(Structured page parsing data)
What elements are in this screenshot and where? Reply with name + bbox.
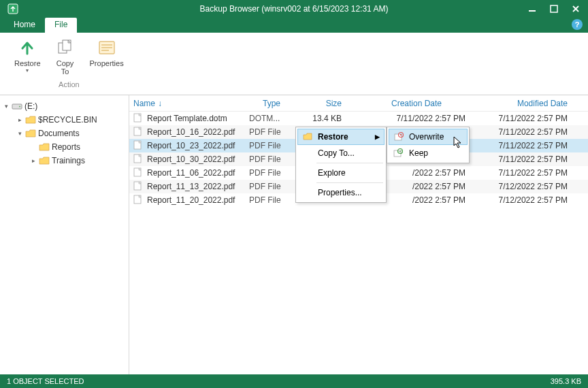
tree-recycle[interactable]: ▸ $RECYCLE.BIN — [0, 113, 129, 127]
folder-tree: ▾ (E:) ▸ $RECYCLE.BIN ▾ Documents Report… — [0, 95, 129, 374]
expand-icon[interactable]: ▸ — [30, 157, 37, 164]
minimize-button[interactable] — [523, 2, 542, 16]
status-selected: 1 OBJECT SELECTED — [7, 377, 84, 385]
file-type: PDF File — [249, 168, 294, 178]
folder-icon — [39, 156, 50, 165]
ribbon-group-action: Restore Copy To Properties Action — [5, 35, 133, 95]
restore-arrow-icon — [16, 37, 38, 58]
close-button[interactable] — [566, 2, 585, 16]
tree-label: Documents — [38, 129, 80, 138]
tree-label: (E:) — [24, 101, 37, 111]
ctx-explore[interactable]: Explore — [297, 165, 385, 181]
folder-open-icon — [25, 129, 36, 138]
folder-icon — [25, 115, 36, 125]
file-type: PDF File — [249, 141, 294, 150]
file-size: 13.4 KB — [294, 114, 362, 123]
col-name[interactable]: Name ↓ — [133, 99, 249, 108]
col-size[interactable]: Size — [294, 99, 362, 108]
ribbon-group-label: Action — [59, 80, 80, 88]
folder-icon — [39, 142, 50, 152]
file-icon — [133, 167, 143, 178]
file-icon — [133, 140, 143, 151]
maximize-button[interactable] — [544, 2, 564, 16]
collapse-icon[interactable]: ▾ — [3, 103, 10, 110]
tree-label: $RECYCLE.BIN — [38, 115, 97, 125]
file-icon — [133, 127, 143, 138]
context-menu: Restore ▶ Copy To... Explore Properties.… — [295, 127, 387, 203]
col-creation-date[interactable]: Creation Date — [362, 99, 471, 108]
file-type: PDF File — [249, 127, 294, 137]
file-type: PDF File — [249, 182, 294, 191]
file-icon — [133, 154, 143, 165]
file-name: Report Template.dotm — [147, 114, 227, 123]
tab-file[interactable]: File — [45, 18, 77, 33]
separator — [316, 163, 383, 163]
statusbar: 1 OBJECT SELECTED 395.3 KB — [0, 374, 588, 388]
col-modified-date[interactable]: Modified Date — [471, 99, 588, 108]
restore-label: Restore — [14, 59, 41, 67]
submenu-keep[interactable]: Keep — [389, 145, 468, 161]
expand-icon[interactable]: ▸ — [16, 116, 23, 123]
properties-icon — [96, 37, 118, 58]
file-list: Name ↓ Type Size Creation Date Modified … — [129, 95, 588, 374]
copy-to-label: Copy To — [56, 59, 74, 76]
file-modified-date: 7/11/2022 2:57 PM — [471, 168, 588, 178]
restore-button[interactable]: Restore — [10, 35, 46, 78]
tree-label: Reports — [52, 142, 80, 152]
file-icon — [133, 113, 143, 124]
submenu-overwrite[interactable]: Overwrite — [389, 129, 468, 145]
copy-to-button[interactable]: Copy To — [50, 35, 81, 78]
file-modified-date: 7/12/2022 2:57 PM — [471, 182, 588, 191]
file-name: Report_10_30_2022.pdf — [147, 155, 235, 164]
file-name: Report_11_13_2022.pdf — [147, 182, 235, 191]
properties-label: Properties — [90, 59, 124, 67]
properties-button[interactable]: Properties — [85, 35, 129, 78]
file-type: PDF File — [249, 155, 294, 164]
ribbon-tabstrip: Home File ? — [0, 18, 588, 33]
file-icon — [133, 195, 143, 206]
restore-submenu: Overwrite Keep — [387, 127, 470, 163]
submenu-label: Overwrite — [409, 132, 444, 142]
file-type: PDF File — [249, 195, 294, 205]
collapse-icon[interactable]: ▾ — [16, 130, 23, 137]
tree-trainings[interactable]: ▸ Trainings — [0, 154, 129, 167]
chevron-down-icon — [26, 67, 29, 74]
ctx-label: Copy To... — [318, 148, 355, 158]
drive-icon — [12, 101, 22, 111]
titlebar: File Tools Backup Browser (winsrv002 at … — [0, 0, 588, 18]
tree-label: Trainings — [52, 156, 85, 165]
separator — [316, 182, 383, 183]
status-size: 395.3 KB — [551, 377, 581, 385]
app-icon — [7, 3, 19, 15]
svg-rect-1 — [529, 10, 536, 12]
tree-reports[interactable]: Reports — [0, 140, 129, 154]
tree-drive-root[interactable]: ▾ (E:) — [0, 99, 129, 113]
file-modified-date: 7/11/2022 2:57 PM — [471, 127, 588, 137]
tab-home[interactable]: Home — [4, 18, 45, 33]
sort-down-icon: ↓ — [158, 99, 162, 108]
ctx-properties[interactable]: Properties... — [297, 184, 385, 201]
help-icon[interactable]: ? — [572, 19, 583, 30]
keep-icon — [393, 148, 404, 159]
svg-point-10 — [19, 106, 20, 108]
window-title: Backup Browser (winsrv002 at 6/15/2023 1… — [200, 4, 389, 14]
ctx-copy-to[interactable]: Copy To... — [297, 145, 385, 161]
ribbon: Restore Copy To Properties Action — [0, 33, 588, 95]
tree-documents[interactable]: ▾ Documents — [0, 127, 129, 140]
column-headers: Name ↓ Type Size Creation Date Modified … — [129, 95, 588, 112]
file-modified-date: 7/12/2022 2:57 PM — [471, 195, 588, 205]
file-creation-date: 7/11/2022 2:57 PM — [362, 114, 471, 123]
ctx-label: Properties... — [318, 188, 362, 197]
file-name: Report_10_16_2022.pdf — [147, 127, 235, 137]
col-type[interactable]: Type — [249, 99, 294, 108]
file-name: Report_11_20_2022.pdf — [147, 195, 235, 205]
file-name: Report_10_23_2022.pdf — [147, 141, 235, 150]
svg-rect-2 — [551, 5, 557, 12]
table-row[interactable]: Report Template.dotmDOTM...13.4 KB7/11/2… — [129, 112, 588, 125]
ctx-label: Restore — [318, 132, 348, 142]
file-type: DOTM... — [249, 114, 294, 123]
overwrite-icon — [393, 131, 404, 142]
ctx-restore[interactable]: Restore ▶ — [297, 129, 385, 145]
file-modified-date: 7/11/2022 2:57 PM — [471, 114, 588, 123]
submenu-label: Keep — [409, 148, 428, 158]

* What this task involves *
Wherever a line in the data above contains the word "SELECTED", copy that line.

* Solved problem *
status-selected: 1 OBJECT SELECTED — [7, 377, 84, 385]
statusbar: 1 OBJECT SELECTED 395.3 KB — [0, 374, 588, 388]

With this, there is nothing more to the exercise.